Он остановился, задыхаясь от волнения, Он видел ее, хотел ее, он страстно рвался к ней, уверенный, что, при одном взгляде на святые города, исчезнут, как обман, все беды евреев.
Родина!
И звуки нужные, звуки ласковые дрожали в его горле… Вставали милые сердцу образы библейских людей, Авраамы, Исааки, Яковы, Иосифы, вставали герои, пророки и вся легендарная жизнь избранного народа когда он еще был в общении с Иеговой. Какой жалкой и обидной казалась жизнь кругом…
Кто были эти евреи, бритые и бородатые, женщины в чужих одеждах, — все покорившиеся рабы, перенявшие у господ внешность, язык, нравы…
Куда давались библейские длиннобородые люди, их одежда, их мощь, их святость? Куда девался священный язык народа?
И, как крик боли и как вопль торжества, он воскликнул:
— Родина, родина!..
Тяжелое, неразрешимое переживал Нахман. Родина! Но она была здесь, подле него, в каждой улице, в каждом камне, по которому он ступал.
Она была здесь, и в доме, где он родился, и на кладбище, где лежали родные, близкие…

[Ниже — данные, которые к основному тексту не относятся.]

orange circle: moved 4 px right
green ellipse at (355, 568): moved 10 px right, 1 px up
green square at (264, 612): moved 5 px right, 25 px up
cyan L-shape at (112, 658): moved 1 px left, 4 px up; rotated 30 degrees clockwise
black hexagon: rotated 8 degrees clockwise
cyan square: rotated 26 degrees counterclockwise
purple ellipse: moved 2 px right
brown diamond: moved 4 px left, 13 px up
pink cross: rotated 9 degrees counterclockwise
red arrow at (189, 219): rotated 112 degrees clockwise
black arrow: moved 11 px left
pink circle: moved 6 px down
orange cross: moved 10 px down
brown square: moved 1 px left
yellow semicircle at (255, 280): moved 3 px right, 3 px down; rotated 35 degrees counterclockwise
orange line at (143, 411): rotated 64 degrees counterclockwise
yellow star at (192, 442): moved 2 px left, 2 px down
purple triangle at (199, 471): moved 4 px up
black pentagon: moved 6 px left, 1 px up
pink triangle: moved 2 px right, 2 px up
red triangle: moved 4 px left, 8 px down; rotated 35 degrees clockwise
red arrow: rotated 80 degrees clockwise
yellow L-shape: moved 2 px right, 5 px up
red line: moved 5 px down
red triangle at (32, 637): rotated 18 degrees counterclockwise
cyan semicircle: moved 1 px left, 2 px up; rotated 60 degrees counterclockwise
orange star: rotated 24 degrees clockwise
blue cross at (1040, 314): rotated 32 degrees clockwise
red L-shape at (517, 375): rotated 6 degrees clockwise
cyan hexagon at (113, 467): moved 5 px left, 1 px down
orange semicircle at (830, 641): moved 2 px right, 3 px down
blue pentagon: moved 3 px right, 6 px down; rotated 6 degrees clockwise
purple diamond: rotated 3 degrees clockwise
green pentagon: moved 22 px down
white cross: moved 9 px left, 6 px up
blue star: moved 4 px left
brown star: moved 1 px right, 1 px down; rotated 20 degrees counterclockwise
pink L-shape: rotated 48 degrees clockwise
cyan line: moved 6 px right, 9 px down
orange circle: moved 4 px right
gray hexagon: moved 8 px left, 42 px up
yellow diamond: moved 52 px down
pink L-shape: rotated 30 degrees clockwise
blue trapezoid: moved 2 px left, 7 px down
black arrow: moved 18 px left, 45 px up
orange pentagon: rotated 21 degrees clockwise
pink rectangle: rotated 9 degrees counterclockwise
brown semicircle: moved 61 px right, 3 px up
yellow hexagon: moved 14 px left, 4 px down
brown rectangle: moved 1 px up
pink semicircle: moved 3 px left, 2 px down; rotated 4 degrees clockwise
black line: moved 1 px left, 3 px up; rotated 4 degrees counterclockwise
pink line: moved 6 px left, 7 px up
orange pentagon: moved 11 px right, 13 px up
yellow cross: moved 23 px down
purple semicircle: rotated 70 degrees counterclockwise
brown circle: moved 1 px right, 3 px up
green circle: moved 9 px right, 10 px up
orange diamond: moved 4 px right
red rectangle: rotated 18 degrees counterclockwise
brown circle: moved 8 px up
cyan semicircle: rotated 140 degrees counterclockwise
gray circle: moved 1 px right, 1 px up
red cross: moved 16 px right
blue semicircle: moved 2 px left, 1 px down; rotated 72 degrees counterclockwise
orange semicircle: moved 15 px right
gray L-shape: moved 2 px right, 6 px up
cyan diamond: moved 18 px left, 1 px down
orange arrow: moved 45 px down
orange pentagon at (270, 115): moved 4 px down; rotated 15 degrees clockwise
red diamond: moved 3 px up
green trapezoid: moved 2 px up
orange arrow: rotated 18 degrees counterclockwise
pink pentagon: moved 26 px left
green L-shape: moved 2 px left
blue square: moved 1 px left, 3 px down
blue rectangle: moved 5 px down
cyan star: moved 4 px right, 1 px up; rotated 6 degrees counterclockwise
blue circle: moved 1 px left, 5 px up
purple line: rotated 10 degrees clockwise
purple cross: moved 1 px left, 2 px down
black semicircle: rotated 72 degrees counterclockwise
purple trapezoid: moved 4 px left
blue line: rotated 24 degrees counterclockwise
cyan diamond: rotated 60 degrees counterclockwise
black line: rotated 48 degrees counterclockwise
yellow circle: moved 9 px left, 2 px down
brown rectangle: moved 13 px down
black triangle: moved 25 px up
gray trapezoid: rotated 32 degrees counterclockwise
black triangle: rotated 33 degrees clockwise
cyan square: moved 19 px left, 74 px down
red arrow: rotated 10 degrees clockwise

При мысли о старой родине, далекой и неведомой, томительно вздыхалось, — но все же родина была здесь, где сотни лет проживали евреи, и от нее невозможно было отказаться.
И отвечая не Даниэлю, а самому себе, он проговорил.
— Родина здесь!..
Ряды оживали. Опять, неизвестно откуда, как будто их высыпали, появились люди. Стало тесно. Толпа лениво передвигалась, иногда останавливаясь подле торговцев.
Даниэль отдался делу, и странно было теперь слушать его бойкую, базарную речь… Августовское солнце немилосердно жгло, и духота стояла, как в середине лета.
Нахман изнемогал. Весь в поту, темный от пыли, с пересохшим горлом, он убеждал, клялся, зазывал, как будто дело шло о всей его жизни. Покупатель лениво перебирал товары, торговался, набавлял по грошу, и бывали минуты такой досады, что Нахман едва сдерживался…
— Здесь долго не проживешь, — шепнул ему Даниэль, у которого глаза смыкались от усталости, — к осени они меня похоронят…
И опять хрипло кричал:
— Купите, барышня, гребешок; кому нужен самый лучший гребешок?
День подвигался медленно, тяжело. Раза два Нахман уже подходил к Шлойме, чтобы переброситься словом. Торговли не было.
— Что скажете, Нахман, на сегодняшний день? — угрюмо произнес Даниэль.
Какая-то женщина, толстая, в веснушках с заплаканным лицом, подошла к нему сзади и тронула его за плечо. Даниэль обернулся, и на лице его появился испуг.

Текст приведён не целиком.